Calculating world dependencies... done!

>>> Verifying ebuild Manifests...

>>> Emerging (1 of 19) sys-apps/busybox-1.6.1 to /

 * busybox-1.6.1.tar.bz2 RMD160  :Wink:  ...                                             [ ok ]

 * busybox-1.6.1.tar.bz2 SHA1  :Wink:  ...                                               [ ok ]

 * busybox-1.6.1.tar.bz2 SHA256  :Wink:  ...                                             [ ok ]

 * busybox-1.6.1.tar.bz2 size  :Wink:  ...                                               [ ok ]

 * checking ebuild checksums  :Wink:  ...                                                [ ok ]

 * checking auxfile checksums  :Wink:  ...                                               [ ok ]

 * checking miscfile checksums  :Wink:  ...                                              [ ok ]

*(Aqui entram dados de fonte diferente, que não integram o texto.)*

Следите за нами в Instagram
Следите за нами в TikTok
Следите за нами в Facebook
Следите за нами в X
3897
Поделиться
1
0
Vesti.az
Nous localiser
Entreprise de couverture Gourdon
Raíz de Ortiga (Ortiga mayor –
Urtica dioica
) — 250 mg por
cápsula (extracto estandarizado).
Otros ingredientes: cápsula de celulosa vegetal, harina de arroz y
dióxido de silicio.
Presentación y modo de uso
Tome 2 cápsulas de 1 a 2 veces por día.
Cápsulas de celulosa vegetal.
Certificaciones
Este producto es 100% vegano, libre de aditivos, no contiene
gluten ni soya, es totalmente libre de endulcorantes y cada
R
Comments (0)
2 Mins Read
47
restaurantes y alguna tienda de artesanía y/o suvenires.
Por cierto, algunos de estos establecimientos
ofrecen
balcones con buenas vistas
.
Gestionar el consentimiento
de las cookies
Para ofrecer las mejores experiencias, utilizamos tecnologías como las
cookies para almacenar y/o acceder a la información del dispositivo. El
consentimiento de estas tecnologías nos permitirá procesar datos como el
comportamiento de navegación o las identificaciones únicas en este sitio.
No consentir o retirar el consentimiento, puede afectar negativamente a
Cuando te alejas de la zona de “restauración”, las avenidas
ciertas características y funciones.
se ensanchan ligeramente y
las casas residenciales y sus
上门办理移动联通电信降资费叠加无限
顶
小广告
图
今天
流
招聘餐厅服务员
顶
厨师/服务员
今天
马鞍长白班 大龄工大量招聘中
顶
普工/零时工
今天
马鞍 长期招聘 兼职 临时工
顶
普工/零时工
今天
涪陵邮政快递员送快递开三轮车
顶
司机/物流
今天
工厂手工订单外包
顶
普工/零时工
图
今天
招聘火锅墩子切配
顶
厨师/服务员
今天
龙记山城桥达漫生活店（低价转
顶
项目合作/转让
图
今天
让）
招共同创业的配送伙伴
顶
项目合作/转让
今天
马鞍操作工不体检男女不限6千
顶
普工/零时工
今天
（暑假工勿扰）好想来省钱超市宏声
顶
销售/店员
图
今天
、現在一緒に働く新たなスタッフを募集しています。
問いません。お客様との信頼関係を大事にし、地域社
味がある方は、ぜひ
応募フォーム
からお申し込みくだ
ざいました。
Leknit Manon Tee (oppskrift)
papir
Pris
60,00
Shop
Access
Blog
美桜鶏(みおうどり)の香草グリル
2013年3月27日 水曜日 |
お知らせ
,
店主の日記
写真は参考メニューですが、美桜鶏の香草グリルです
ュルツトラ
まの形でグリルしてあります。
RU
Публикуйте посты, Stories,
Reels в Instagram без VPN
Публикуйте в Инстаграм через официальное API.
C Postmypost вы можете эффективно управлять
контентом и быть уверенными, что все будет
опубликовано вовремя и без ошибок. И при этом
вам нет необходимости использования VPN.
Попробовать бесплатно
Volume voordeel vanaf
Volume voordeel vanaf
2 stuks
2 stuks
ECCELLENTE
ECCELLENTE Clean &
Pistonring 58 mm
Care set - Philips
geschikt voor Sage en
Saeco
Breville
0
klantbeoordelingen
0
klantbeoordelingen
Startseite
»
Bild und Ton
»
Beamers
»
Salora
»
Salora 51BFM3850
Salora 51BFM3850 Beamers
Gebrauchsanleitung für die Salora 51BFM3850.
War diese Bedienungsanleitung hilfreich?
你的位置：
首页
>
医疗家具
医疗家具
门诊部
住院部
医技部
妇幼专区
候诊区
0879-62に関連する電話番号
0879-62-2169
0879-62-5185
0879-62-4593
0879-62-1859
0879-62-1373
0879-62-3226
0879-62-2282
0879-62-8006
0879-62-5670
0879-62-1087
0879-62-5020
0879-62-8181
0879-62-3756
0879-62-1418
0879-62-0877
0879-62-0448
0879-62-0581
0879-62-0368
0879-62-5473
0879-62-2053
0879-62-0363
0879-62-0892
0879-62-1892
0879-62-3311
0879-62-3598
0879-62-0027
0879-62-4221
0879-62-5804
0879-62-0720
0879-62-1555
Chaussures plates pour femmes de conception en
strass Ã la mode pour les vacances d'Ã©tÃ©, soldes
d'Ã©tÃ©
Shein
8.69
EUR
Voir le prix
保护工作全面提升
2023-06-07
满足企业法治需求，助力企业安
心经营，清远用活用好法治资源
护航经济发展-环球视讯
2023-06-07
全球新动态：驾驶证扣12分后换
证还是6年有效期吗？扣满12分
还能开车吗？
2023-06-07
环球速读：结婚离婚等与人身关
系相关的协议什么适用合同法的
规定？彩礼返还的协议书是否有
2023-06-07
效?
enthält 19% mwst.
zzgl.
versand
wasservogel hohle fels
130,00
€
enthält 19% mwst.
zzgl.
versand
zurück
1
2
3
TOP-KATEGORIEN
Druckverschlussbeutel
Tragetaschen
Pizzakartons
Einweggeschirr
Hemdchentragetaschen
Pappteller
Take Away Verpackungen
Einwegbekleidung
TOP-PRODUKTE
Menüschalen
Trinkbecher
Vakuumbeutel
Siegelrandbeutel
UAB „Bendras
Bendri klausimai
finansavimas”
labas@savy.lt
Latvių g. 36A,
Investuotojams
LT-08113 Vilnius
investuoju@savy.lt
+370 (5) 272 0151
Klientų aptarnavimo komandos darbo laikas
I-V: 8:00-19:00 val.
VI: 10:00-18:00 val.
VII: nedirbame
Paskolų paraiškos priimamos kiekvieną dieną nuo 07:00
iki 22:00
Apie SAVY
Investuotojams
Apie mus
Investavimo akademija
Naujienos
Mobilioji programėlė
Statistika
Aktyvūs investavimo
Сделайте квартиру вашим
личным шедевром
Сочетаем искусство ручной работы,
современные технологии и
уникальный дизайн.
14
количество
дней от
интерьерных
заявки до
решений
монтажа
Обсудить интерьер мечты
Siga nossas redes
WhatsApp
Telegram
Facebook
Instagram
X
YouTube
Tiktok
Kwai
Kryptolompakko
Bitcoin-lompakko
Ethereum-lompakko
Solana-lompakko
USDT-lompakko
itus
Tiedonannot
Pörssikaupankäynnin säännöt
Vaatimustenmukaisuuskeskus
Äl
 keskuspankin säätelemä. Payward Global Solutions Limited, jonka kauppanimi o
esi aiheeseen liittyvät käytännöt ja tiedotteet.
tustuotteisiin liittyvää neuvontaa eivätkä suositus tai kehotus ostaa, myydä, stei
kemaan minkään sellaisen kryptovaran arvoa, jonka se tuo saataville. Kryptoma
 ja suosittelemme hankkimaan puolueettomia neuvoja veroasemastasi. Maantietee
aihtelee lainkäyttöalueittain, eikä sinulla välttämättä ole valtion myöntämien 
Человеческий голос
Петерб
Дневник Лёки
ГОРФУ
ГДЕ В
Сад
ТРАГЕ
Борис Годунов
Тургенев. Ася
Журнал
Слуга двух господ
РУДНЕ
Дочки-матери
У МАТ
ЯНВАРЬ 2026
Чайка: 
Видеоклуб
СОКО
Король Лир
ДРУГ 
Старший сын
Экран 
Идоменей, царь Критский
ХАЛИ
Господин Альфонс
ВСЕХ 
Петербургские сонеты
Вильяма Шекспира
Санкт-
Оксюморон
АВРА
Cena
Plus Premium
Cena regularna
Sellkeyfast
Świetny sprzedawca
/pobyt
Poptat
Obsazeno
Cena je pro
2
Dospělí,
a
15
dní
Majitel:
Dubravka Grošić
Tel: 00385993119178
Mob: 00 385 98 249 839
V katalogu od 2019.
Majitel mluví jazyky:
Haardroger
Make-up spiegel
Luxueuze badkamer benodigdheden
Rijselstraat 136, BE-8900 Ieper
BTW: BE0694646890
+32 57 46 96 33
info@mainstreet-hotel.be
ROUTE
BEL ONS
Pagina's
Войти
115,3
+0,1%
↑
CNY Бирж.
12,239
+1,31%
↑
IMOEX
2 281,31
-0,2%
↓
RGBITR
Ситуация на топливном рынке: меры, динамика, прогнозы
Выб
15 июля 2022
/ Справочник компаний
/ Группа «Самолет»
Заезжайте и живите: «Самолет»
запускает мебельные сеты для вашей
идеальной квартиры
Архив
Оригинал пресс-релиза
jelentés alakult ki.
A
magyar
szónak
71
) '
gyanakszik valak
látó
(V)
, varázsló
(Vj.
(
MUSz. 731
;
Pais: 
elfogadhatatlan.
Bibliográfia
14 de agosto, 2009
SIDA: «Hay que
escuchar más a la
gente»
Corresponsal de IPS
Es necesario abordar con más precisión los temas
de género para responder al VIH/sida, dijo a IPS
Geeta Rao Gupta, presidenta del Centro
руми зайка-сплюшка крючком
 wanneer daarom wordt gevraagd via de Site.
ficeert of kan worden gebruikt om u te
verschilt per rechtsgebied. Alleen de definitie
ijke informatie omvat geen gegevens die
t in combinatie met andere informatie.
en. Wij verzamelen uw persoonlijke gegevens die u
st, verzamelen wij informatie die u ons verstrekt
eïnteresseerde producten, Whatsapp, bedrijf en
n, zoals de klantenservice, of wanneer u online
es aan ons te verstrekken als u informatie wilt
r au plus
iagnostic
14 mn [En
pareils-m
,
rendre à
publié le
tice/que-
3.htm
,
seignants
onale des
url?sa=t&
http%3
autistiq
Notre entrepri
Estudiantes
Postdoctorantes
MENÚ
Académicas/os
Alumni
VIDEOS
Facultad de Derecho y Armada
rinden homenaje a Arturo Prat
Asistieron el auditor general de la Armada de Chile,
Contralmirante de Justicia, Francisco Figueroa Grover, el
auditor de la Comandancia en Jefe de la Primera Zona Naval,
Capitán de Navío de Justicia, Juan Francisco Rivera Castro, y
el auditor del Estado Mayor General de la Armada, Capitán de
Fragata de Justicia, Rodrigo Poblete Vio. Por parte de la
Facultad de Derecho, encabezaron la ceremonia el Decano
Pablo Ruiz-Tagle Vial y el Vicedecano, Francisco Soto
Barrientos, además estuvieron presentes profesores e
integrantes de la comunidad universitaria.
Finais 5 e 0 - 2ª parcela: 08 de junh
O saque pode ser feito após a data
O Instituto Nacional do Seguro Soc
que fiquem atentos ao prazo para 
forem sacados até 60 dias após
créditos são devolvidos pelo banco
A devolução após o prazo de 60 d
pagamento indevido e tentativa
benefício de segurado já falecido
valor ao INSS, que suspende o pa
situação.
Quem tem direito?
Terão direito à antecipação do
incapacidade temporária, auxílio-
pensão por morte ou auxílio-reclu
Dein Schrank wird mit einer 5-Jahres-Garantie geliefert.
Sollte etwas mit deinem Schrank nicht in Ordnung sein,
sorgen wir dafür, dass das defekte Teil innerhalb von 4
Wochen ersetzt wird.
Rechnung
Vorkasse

 * checking busybox-1.6.1.tar.bz2  :Wink:  ...                                           [ ok ]

>>> Unpacking source...

>>> Unpacking busybox-1.6.1.tar.bz2 to /var/tmp/portage/sys-apps/busybox-1.6.1/work

 * Applying busybox-1.6.0-bb.patch ...                                              [ ok ]

 * Could not locate user configfile, so we will save a default one

 * # CONFIG_DMALLOC is not set

 * # CONFIG_FEATURE_SUID_CONFIG is not set

 * # CONFIG_BUILD_AT_ONCE is not set

 * # CONFIG_BUILD_LIBBUSYBOX is not set

 * CONFIG_FEATURE_SH_IS_ASH=y

 * # CONFIG_FEATURE_SH_IS_NONE is not set

 * # CONFIG_STATIC is not set

 * # CONFIG_DEBUG is not set

 * # CONFIG_SELINUX is not set

 * # CONFIG_LOCALE_SUPPORT is not set

 * # CONFIG_TFTP is not set

 * # CONFIG_FTPGET is not set

 * # CONFIG_FTPPUT is not set

 * # CONFIG_IPCALC is not set

 * # CONFIG_TFTP is not set

 * # CONFIG_HUSH is not set

 * # CONFIG_LASH is not set

 * # CONFIG_MSH is not set

 * # CONFIG_INETD is not set

 * # CONFIG_DPKG is not set

 * # CONFIG_RPM2CPIO is not set

 * # CONFIG_RPM is not set

 * # CONFIG_FOLD is not set

 * # CONFIG_LOGNAME is not set

 * # CONFIG_OD is not set

 * # CONFIG_CRONTAB is not set

 * # CONFIG_UUDECODE is not set

 * # CONFIG_UUENCODE is not set

 * # CONFIG_SULOGIN is not set

 * # CONFIG_DC is not set

 *

 * # CONFIG_DEBUG_INIT is not set

 * # CONFIG_DEBUG_CROND_OPTION is not set

 * # CONFIG_FEATURE_UDHCP_DEBUG is not set

 * # CONFIG_TASKSET is not set

>>> Source unpacked.

>>> Compiling source in /var/tmp/portage/sys-apps/busybox-1.6.1/work/busybox-1.6.1 ...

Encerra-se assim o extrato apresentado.